How to find the time value of operation to optimize new algorithm design?

My question is specific to iPhone, iPod, and iPad, since I am assuming that the architecture makes a big difference. I'm hoping there is either a specification somewhere (for the various chips perhaps), or a reliable way to measure T for each specific instruction. I know I can use any number of tools to measure aggregate processor time used, memory used, etc. I want to quantify at a lower level.
So, I'm able to figure out how many times I go through the main part of the algorithm. For example, I iterate n * (n-1) times in a naive implementation, and between n (best case) and n + n * (n-1) (worst case) in another. I can also make a reasonable count of the total number of instructions (+ - = % * /, and logic statements), and I can compare those counts, but that's assuming the weight of each operation is the same. Also, I don't have any idea how to weight the actual time value of a logic statement (if, else, for, while) vs a mathematical operator... is "if" as much work as "+" each time I use it?

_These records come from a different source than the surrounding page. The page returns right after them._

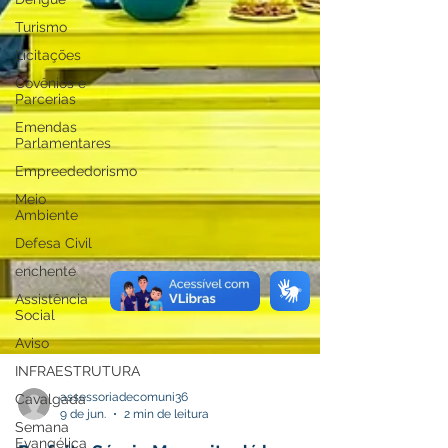
Turismo
Licitações
Covênios e
Parcerias
Emendas
Parlamentares
Empreededorismo
Meio
Ambiente
Defesa Civil
enchente
Assistência
Social
Aviso
INFRAESTRUTURA
Cavalgada
Semana
assessoriadecomuni36
Evangélica
9 de jun.
2 min de leitura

I would love to know where to find this information.
So, for clarity, my goal is to discover how much processor time I am demanding of the CPU (or GPU or any U) so that I can design an optimal algorithm around processor time. Can someone give me an idea of where to start for iOS hardware?
Edit: This link to ClockServices.c and SIMD stuff in the developer portal might be a good start for people interested in this. A few more cups of coffee tonight and I might get through it ;)

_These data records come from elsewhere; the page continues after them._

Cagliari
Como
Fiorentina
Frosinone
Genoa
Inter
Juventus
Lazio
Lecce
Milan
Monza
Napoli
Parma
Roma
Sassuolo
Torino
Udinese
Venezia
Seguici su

On a modern platform, processor time isn't the only limiting factor. Often, memory access is.
Still, processor time:
Your basic approach at an estimation for the processor load is OK, though, and is sensible: Make a rough estimate of the cost based on your knowledge of typical platforms.
In this article, Table 1 shows the times for typical primitive operations in .NET. While your platform may vary, the relative time is usually very similar. Maybe you can find - or even make - one for iStuff.

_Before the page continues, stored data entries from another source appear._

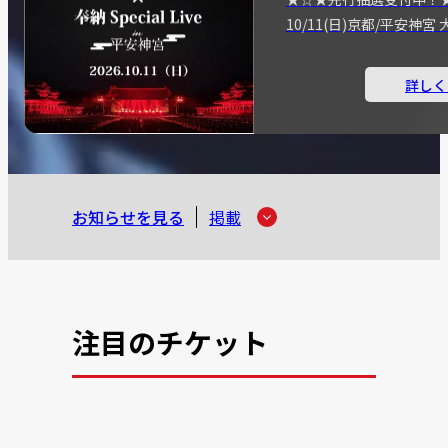
10/11(日)京都/平安神
詳しく
お知らせを見る
掲載
注目のチケット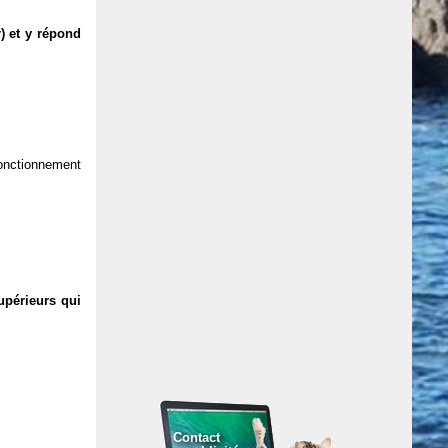
) et y répond
 fonctionnement
upérieurs qui
Contact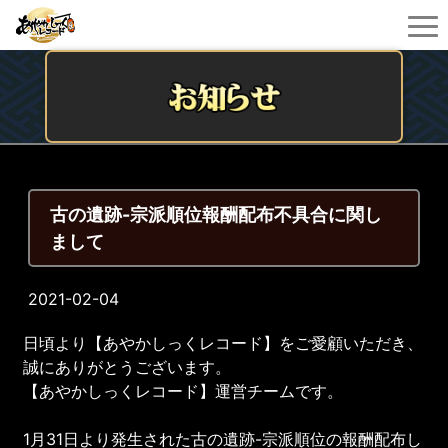
古の遺跡-宗派順位報酬配布不具合に関し
まして
2021-02-04
日頃より【あやかしっくレコード】をご愛顧いただき、
誠にありがとうございます。
【あやかしっくレコード】運営チームです。
1月31日より発生された古の遺跡-宗派順位の報酬配布し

(I haven't come across one so thorough for other platforms, except processor / instruction set manuals, but they deal with assembly instructions)
memory locality:
A cache miss can cost you hundreds of cycles, a disk access a thousand times as much. So controlling your memory access patterns (i.e. reducing the working set, restructuring and accessing data in a cache-friendly way) is an important part of evaluating an algorithm.
xCode has instruments to measure performance of each function/operation, you can simply use them.